### Exercise aim
Among the entries below, which lines include the string "видео"? Show each one.

### Listed records

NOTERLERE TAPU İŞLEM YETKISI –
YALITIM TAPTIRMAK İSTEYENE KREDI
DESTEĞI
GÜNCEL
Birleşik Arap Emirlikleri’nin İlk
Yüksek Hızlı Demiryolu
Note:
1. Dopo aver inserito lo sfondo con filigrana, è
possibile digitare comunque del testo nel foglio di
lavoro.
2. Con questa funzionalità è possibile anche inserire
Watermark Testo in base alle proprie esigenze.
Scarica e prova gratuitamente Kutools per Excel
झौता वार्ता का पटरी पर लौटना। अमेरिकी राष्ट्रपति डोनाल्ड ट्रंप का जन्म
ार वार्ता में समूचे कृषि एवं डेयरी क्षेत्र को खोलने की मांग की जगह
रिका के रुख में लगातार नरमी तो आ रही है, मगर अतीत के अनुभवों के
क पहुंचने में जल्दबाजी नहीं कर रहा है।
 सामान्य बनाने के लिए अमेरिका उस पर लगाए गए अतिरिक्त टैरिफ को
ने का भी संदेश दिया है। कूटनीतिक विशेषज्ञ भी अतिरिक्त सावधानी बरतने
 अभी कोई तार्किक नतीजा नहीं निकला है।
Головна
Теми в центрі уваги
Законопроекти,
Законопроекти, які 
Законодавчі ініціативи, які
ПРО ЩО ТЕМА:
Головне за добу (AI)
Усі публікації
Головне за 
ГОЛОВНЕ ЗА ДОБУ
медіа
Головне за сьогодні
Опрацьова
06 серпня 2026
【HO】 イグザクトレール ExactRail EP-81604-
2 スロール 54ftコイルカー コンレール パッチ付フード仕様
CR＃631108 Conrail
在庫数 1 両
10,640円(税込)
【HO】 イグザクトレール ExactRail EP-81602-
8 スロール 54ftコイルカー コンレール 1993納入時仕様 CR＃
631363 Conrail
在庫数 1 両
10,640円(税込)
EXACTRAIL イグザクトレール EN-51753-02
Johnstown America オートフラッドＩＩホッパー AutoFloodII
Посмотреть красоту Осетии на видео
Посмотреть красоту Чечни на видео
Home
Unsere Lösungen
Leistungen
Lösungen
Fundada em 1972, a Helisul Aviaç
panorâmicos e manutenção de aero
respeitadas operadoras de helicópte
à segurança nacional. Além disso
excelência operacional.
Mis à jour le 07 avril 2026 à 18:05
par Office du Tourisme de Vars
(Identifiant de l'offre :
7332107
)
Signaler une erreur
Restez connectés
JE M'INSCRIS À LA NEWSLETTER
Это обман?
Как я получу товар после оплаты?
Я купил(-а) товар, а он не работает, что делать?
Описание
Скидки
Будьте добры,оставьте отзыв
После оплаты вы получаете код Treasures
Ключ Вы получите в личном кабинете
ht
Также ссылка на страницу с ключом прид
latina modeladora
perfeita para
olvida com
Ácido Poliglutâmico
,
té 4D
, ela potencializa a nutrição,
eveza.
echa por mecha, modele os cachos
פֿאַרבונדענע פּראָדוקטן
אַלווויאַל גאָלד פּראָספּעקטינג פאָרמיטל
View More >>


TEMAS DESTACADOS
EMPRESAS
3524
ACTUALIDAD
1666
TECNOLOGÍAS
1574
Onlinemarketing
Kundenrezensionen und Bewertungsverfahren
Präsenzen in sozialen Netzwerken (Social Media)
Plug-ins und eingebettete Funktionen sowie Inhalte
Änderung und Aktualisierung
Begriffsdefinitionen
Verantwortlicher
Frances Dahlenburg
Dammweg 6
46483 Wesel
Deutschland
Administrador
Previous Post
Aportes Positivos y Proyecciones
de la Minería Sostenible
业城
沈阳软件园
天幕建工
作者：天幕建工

### Task solution
Посмотреть красоту Осетии на видео
Посмотреть красоту Чечни на видео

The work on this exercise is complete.